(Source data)
══════

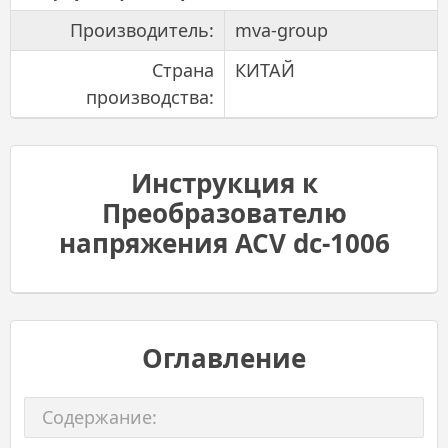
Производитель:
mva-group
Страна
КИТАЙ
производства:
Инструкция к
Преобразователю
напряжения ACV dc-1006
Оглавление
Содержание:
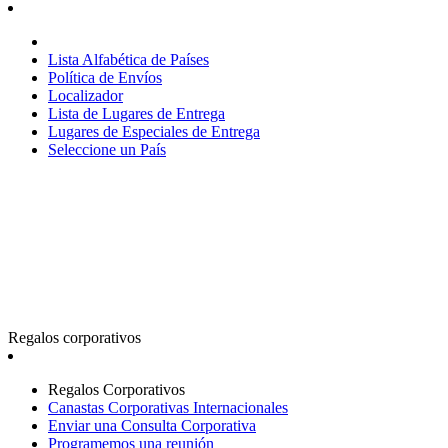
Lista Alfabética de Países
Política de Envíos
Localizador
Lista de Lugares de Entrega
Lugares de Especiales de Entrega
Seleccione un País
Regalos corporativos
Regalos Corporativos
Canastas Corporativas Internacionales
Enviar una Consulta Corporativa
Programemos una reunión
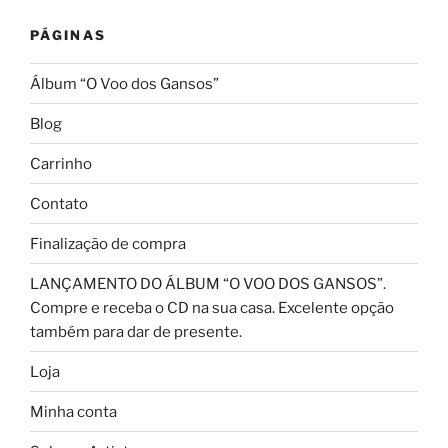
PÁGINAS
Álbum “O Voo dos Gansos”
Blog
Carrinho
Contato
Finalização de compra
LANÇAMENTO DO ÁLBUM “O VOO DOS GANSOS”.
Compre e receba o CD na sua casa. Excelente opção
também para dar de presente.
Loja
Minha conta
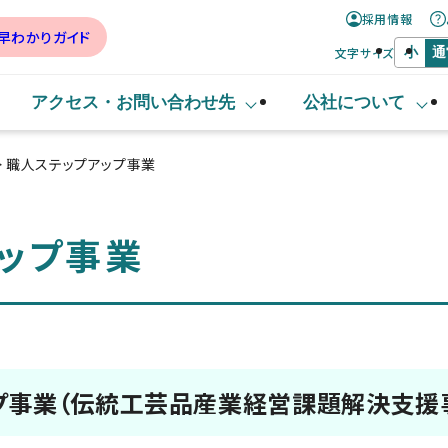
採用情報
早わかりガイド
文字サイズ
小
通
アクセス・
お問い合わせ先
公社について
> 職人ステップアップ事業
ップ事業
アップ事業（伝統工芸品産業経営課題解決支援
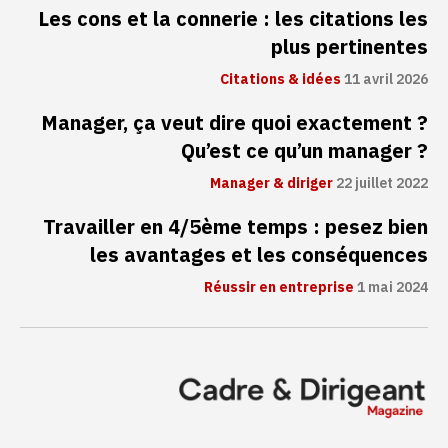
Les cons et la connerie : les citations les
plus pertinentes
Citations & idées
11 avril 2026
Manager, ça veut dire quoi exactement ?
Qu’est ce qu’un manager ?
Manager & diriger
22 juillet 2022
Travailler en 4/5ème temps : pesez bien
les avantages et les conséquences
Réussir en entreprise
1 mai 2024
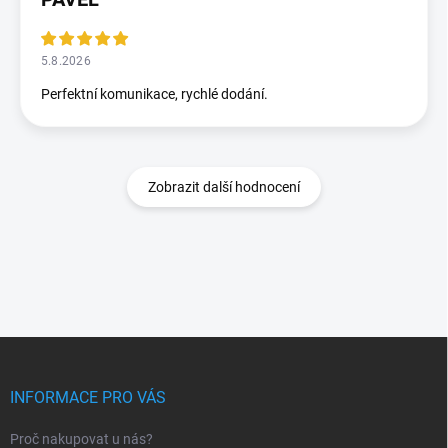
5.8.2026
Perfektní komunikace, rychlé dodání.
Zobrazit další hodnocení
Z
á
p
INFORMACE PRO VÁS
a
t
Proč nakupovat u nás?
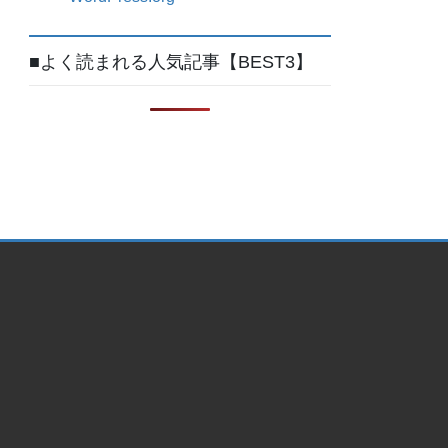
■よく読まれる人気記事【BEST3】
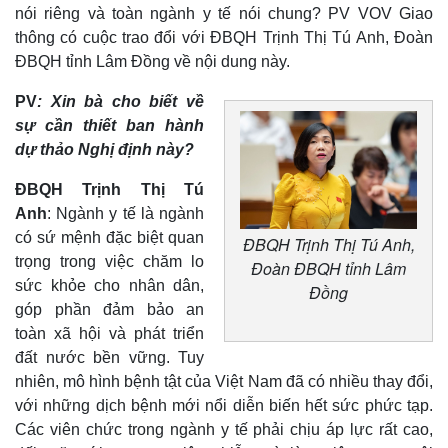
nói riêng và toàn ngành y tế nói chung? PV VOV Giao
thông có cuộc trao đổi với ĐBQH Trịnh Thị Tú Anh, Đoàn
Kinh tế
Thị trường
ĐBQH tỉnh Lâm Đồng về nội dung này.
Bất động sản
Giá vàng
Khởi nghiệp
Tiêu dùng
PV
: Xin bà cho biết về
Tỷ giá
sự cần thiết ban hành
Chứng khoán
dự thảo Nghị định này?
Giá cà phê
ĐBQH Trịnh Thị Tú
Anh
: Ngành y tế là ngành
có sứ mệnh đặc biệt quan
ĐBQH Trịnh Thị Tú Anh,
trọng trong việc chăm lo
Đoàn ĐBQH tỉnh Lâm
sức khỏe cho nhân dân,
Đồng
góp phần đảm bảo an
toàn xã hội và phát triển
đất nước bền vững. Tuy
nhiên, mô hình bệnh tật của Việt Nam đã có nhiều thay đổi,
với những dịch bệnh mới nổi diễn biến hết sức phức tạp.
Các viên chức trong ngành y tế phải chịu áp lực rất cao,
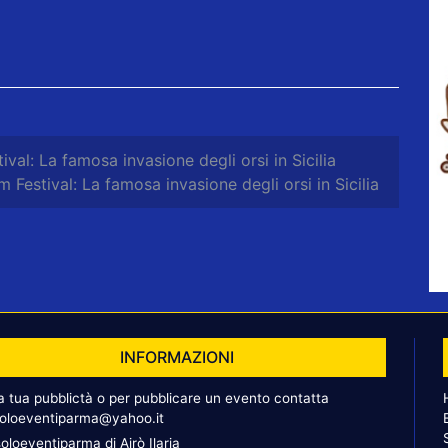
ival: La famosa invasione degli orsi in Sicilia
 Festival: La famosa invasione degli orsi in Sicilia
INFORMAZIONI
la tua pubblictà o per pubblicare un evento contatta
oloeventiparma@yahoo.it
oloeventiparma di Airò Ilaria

══════

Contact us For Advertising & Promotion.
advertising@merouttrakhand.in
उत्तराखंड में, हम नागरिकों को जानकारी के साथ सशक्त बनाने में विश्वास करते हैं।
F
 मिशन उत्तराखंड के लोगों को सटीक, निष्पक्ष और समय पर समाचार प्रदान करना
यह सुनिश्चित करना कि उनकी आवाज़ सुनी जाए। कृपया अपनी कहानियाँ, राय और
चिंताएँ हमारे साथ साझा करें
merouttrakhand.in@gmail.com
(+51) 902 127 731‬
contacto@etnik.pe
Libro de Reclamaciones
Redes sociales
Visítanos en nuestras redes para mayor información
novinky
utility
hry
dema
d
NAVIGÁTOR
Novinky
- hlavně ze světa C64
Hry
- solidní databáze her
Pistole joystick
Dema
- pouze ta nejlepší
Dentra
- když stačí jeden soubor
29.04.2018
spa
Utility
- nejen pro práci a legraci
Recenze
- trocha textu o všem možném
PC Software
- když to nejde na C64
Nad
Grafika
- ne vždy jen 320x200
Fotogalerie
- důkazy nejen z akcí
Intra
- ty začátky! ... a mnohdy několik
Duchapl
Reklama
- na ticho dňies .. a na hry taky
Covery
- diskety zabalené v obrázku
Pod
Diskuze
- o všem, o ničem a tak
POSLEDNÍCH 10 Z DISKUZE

══════

*PROBLEM STATEMENT*.
Working through the records, copy each line in which the word "když" appears.

*ANSWER FOR THE TASK*.
- když stačí jeden soubor
- když to nejde na C64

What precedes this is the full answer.